*Try it*
Would you transcribe the line containing "January 2023" and every line after it, through the end of the records below, exactly and with nothing else?

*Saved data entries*
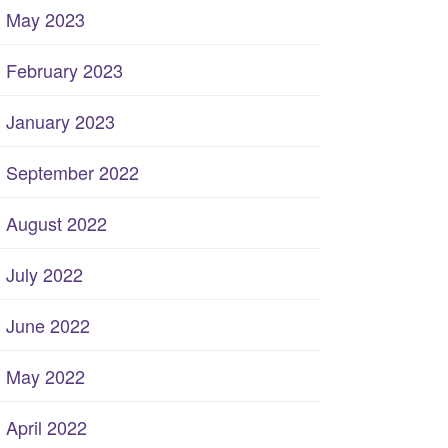
May 2023
February 2023
January 2023
September 2022
August 2022
July 2022
June 2022
May 2022
April 2022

*Expected answer*
January 2023
September 2022
August 2022
July 2022
June 2022
May 2022
April 2022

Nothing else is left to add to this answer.